Problem statement »
Look for the word "Welcome". Copy every line of the listing where it occurs.

Listed entries »
= = =

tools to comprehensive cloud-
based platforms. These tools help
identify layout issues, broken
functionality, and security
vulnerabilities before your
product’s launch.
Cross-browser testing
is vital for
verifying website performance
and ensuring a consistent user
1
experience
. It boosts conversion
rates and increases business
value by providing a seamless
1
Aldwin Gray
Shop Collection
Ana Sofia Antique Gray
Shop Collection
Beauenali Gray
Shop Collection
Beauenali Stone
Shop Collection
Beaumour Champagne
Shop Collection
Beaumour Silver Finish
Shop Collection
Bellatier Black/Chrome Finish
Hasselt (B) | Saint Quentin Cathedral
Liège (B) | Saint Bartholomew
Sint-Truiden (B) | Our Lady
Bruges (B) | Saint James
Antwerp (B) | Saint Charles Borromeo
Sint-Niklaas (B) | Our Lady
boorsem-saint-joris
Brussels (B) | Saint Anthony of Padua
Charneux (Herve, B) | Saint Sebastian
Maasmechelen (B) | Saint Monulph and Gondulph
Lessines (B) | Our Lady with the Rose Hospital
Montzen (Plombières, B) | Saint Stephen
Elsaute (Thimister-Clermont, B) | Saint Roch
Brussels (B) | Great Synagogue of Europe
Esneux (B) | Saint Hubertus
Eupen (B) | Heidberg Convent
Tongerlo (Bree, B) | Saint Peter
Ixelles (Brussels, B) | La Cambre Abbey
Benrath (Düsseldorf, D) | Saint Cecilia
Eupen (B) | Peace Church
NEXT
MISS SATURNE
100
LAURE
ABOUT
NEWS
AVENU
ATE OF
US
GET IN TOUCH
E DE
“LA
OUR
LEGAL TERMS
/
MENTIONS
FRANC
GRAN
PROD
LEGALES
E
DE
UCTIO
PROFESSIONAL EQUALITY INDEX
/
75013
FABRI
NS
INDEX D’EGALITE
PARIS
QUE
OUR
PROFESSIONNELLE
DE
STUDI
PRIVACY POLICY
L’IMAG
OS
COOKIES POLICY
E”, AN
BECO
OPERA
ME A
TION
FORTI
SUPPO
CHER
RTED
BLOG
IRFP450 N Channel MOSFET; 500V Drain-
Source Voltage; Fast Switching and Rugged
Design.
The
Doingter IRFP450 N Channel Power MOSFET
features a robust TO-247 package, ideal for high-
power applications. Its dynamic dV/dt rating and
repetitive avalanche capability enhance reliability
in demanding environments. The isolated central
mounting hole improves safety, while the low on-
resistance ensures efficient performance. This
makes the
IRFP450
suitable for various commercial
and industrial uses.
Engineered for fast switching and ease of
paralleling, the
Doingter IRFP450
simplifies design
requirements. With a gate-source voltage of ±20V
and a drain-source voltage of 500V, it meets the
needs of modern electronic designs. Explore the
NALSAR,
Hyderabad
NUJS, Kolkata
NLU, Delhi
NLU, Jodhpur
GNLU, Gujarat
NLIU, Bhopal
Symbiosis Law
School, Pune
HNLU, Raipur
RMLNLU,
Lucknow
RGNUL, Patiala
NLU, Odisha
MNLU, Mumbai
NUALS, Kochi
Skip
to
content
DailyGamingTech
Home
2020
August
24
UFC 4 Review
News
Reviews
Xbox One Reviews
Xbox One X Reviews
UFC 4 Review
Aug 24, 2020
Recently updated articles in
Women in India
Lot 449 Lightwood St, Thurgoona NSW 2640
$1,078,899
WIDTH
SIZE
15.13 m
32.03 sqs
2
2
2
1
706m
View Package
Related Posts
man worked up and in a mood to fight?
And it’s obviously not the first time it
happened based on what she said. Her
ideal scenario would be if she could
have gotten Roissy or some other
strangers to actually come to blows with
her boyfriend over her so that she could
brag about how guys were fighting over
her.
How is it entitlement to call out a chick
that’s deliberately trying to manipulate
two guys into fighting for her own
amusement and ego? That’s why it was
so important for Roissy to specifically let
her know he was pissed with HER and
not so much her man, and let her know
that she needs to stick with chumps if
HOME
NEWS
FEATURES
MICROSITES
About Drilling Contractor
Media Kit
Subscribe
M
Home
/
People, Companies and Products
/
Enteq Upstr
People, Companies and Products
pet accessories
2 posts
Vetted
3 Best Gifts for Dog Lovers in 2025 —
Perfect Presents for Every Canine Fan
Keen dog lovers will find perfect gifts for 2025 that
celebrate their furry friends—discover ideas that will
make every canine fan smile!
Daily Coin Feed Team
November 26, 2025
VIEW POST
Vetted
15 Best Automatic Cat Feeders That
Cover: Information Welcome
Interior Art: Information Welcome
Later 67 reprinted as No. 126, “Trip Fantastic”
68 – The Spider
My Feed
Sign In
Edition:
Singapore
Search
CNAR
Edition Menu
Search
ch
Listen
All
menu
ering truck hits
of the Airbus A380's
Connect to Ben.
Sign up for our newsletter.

= = =

Task output »
Cover: Information Welcome
Interior Art: Information Welcome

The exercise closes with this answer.